Utterly Alive | Pushing the Wave

Utterly Alive

Read Part I | Part II
Travel, 7 April 2023
by L.A. Davenport
On the Ferry
On the Ferry
Last week, I talked about catching a ferry from Tarifa to Tangier, which brought me to a whole new world, while the week before I reminisced about a trip from London to Amsterdam, taking the long way via a boat from Harwich to the Hook of Holland, in which I discovered a new side to myself.

Now, I want to start the last of this three-part series on this majestic, if rather austere, form of transport on the car ferry from France to England.

Over the years, I have crossed the channel many, many times: sometimes on the Eurostar passenger train; other times on the Eurotunnel drive-on, drive-off trains that whizz you under La Manche in just over half an hour; but most happily on a boat.

One journey in particular springs to mind. I had a single day to drive from the Côte d’Azur on the south coast of France to southern Lincolnshire, a distance of roughly 960 miles, and one which the maps say should take around 15 or 16 hours, depending the time of day.

But that’s non-stop, solid driving all the way. On top of that, at the very least, you will need to stop once for fuel, which will add another half an hour onto the journey if you include the slowing down and setting off, and unless you want to eat a sandwich and some snacks in your lap while you push on, you will have to stop for food.

Of course no one would recommend that anyone drive non-stop for 16 hours, and I am certainly not doing so now. It’s not at all a clever idea, but unfortunately life does not always allow us the luxury of doing what we should do. Sometimes, circumstances force us into doing things that we would not otherwise choose.

And so I found myself setting off from the crystal azure waters and blazing sunshine of Nice with 11 hours to get to a ferry leaving that evening from Calais, to arrive in Dover at some point during night.

The beginning of the route can be tedious, as the motorway snakes its way between the coast and the foothills of the Alps, before it finally bursts out onto the plains of southern France around Avignon.

From there, beyond the odd detour, it is pretty much a straight line all the way to the north coast, and while that sense of direct, efficient travel is initially seductive, it can become boring and soporific once the tiredness starts to set in. However, I was helped along the way by taking people with me via the car sharing app BlaBlaCar.

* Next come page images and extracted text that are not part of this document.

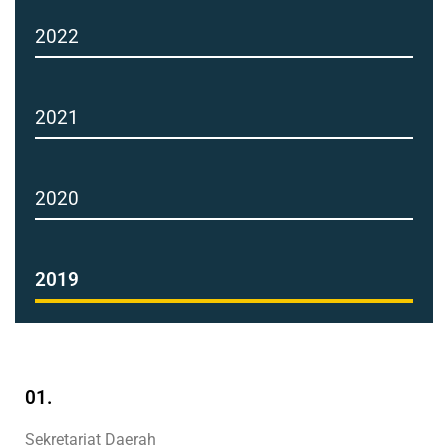
2022
2021
2020
2019
01.
Sekretariat Daerah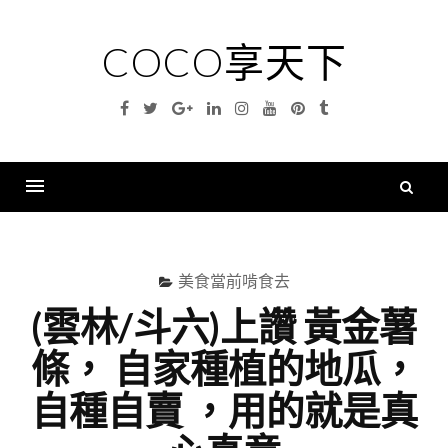
Skip
to
COCO享天下
content
Facebook
Twitter
Google
Linkedin
Instagram
YouTube
Pinterest
Tumblr
Plus
搜
尋
Menu
關
鍵
美食當前啃食去
字
(雲林/斗六)上讚 黃金薯
條， 自家種植的地瓜，
自種自賣 ，用的就是真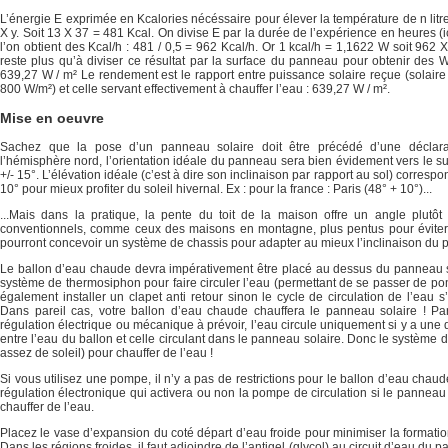
L’énergie E exprimée en Kcalories nécéssaire pour élever la température de n litr
X y. Soit 13 X 37 = 481 Kcal. On divise E par la durée de l’expérience en heures (i
l’on obtient des Kcal/h : 481 / 0,5 = 962 Kcal/h. Or 1 kcal/h = 1,1622 W soit 962 
reste plus qu’à diviser ce résultat par la surface du panneau pour obtenir des W
639,27 W / m² Le rendement est le rapport entre puissance solaire reçue (solaire 
800 W/m²) et celle servant effectivement à chauffer l’eau : 639,27 W / m².
Mise en oeuvre
Sachez que la pose d’un panneau solaire doit être précédé d’une déclara
l’hémisphère nord, l’orientation idéale du panneau sera bien évidement vers le s
+/- 15°. L’élévation idéale (c’est à dire son inclinaison par rapport au sol) correspon
10° pour mieux profiter du soleil hivernal. Ex : pour la france : Paris (48° + 10°)...
...Mais dans la pratique, la pente du toit de la maison offre un angle plutôt 
conventionnels, comme ceux des maisons en montagne, plus pentus pour éviter
pourront concevoir un système de chassis pour adapter au mieux l’inclinaison du
Le ballon d’eau chaude devra impérativement être placé au dessus du panneau so
système de thermosiphon pour faire circuler l’eau (permettant de se passer de pomp
également installer un clapet anti retour sinon le cycle de circulation de l’eau s’
Dans pareil cas, votre ballon d’eau chaude chauffera le panneau solaire ! Par
régulation électrique ou mécanique à prévoir, l’eau circule uniquement si y a une
entre l’eau du ballon et celle circulant dans le panneau solaire. Donc le système dé
assez de soleil) pour chauffer de l’eau !
Si vous utilisez une pompe, il n’y a pas de restrictions pour le ballon d’eau chaude
régulation électronique qui activera ou non la pompe de circulation si le panneau
chauffer de l’eau.
Placez le vase d’expansion du coté départ d’eau froide pour minimiser la formation 
Dans les régions froides, il faut adjoindre de l’antigel (glycol) au circuit d’eau du 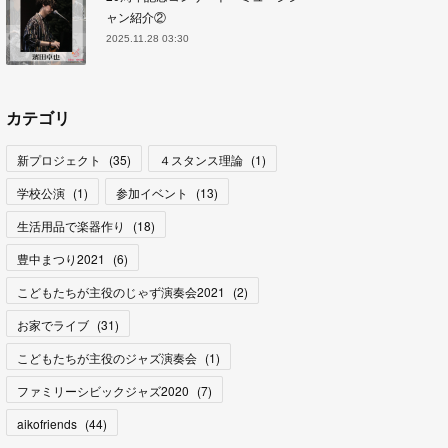
ャン紹介②
2025.11.28 03:30
カテゴリ
新プロジェクト
(
35
)
４スタンス理論
(
1
)
学校公演
(
1
)
参加イベント
(
13
)
生活用品で楽器作り
(
18
)
豊中まつり2021
(
6
)
こどもたちが主役のじゃず演奏会2021
(
2
)
お家でライブ
(
31
)
こどもたちが主役のジャズ演奏会
(
1
)
ファミリーシビックジャズ2020
(
7
)
aikofriends
(
44
)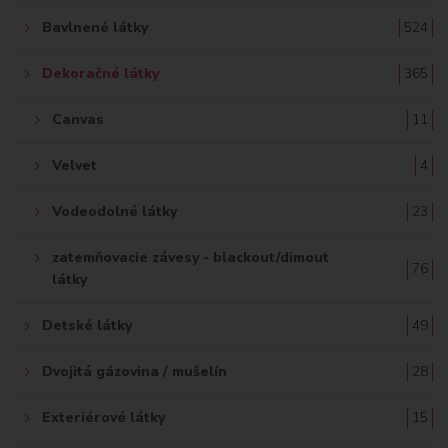
Bavlnené látky
524
Dekoračné látky
365
Canvas
11
Velvet
4
Vodeodolné látky
23
zatemňovacie závesy - blackout/dimout
76
látky
Detské látky
49
Dvojitá gázovina / mušelín
28
Exteriérové látky
15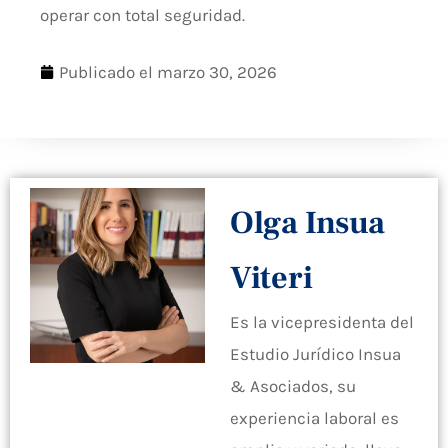
operar con total seguridad.
Publicado el
marzo 30, 2026
Olga Insua
Viteri
Es la vicepresidenta del
Estudio Jurídico Insua
& Asociados, su
experiencia laboral es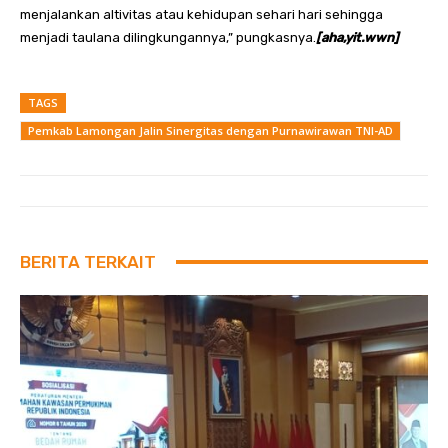
menjalankan altivitas atau kehidupan sehari hari sehingga
menjadi taulana dilingkungannya,” pungkasnya.
[aha,yit.wwn]
TAGS
Pemkab Lamongan Jalin Sinergitas dengan Purnawirawan TNI-AD
BERITA TERKAIT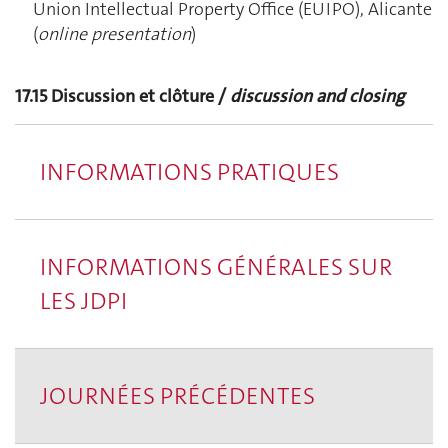
Union Intellectual Property Office (EUIPO), Alicante
(
online presentation
)
17.15
Discussion et clôture /
discussion and closing
INFORMATIONS PRATIQUES
INFORMATIONS GÉNÉRALES SUR
LES JDPI
JOURNÉES PRÉCÉDENTES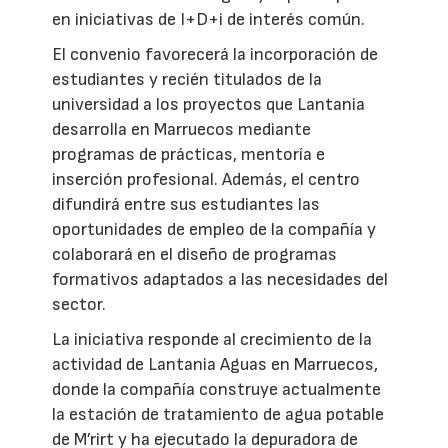
en iniciativas de I+D+i de interés común.
El convenio favorecerá la incorporación de
estudiantes y recién titulados de la
universidad a los proyectos que Lantania
desarrolla en Marruecos mediante
programas de prácticas, mentoría e
inserción profesional. Además, el centro
difundirá entre sus estudiantes las
oportunidades de empleo de la compañía y
colaborará en el diseño de programas
formativos adaptados a las necesidades del
sector.
La iniciativa responde al crecimiento de la
actividad de Lantania Aguas en Marruecos,
donde la compañía construye actualmente
la estación de tratamiento de agua potable
de M’rirt y ha ejecutado la depuradora de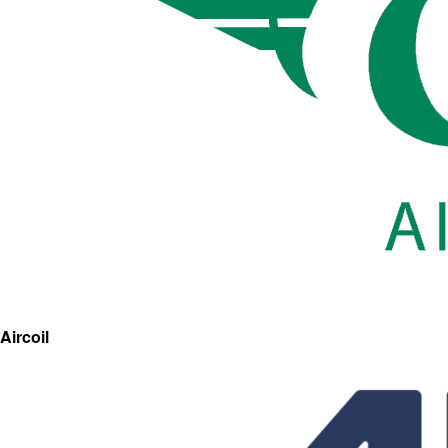
Aircoil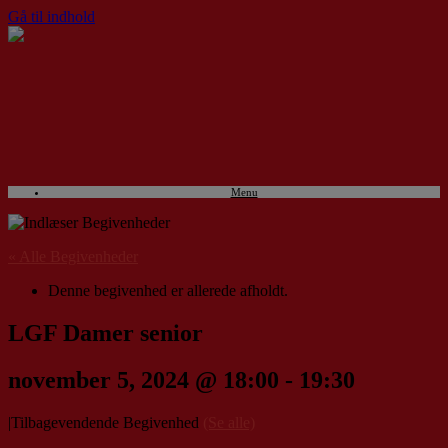
Gå til indhold
Menu
« Alle Begivenheder
Denne begivenhed er allerede afholdt.
LGF Damer senior
november 5, 2024 @ 18:00
-
19:30
|
Tilbagevendende Begivenhed
(Se alle)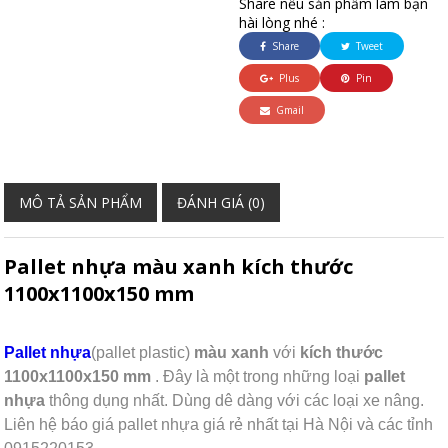
Share nếu sản phẩm làm bạn
hài lòng nhé :
Share
Tweet
Plus
Pin
Gmail
MÔ TẢ SẢN PHẨM
ĐÁNH GIÁ (0)
Pallet nhựa màu xanh kích thước
1100x1100x150 mm
Pallet nhựa
(pallet plastic)
màu xanh
với
kích thước
1100x1100x150 mm
. Đây là một trong những loại
pallet
nhựa
thông dụng nhất. Dùng dê dàng với các loại xe nâng.
Liên hệ báo giá pallet nhựa giá rẻ nhất tại Hà Nội và các tỉnh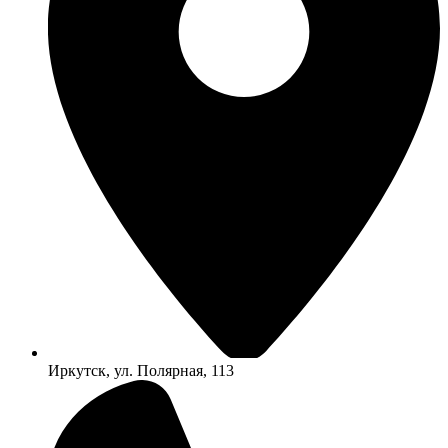
Иркутск, ул. Полярная, 113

Frankly, my passengers were a godsend, as the endless kilometres whizzing by and the ceaseless chasing of the horizon, which seemed never to get closer even as the hours continually counted down to the ferry’s hour for casting off, started to play with my mind. In particular, an extremely chatty and friendly hairdresser from Aix en Provence, who stayed with me all the way to Calais on a visit her family, kept me entertained and sane.

Despite her funny and diverting conversation, I couldn’t stop the fatigue creeping in, and I was extremely grateful finally to arrive at the port, with its bright lights to guide me and snap my mind back to attention.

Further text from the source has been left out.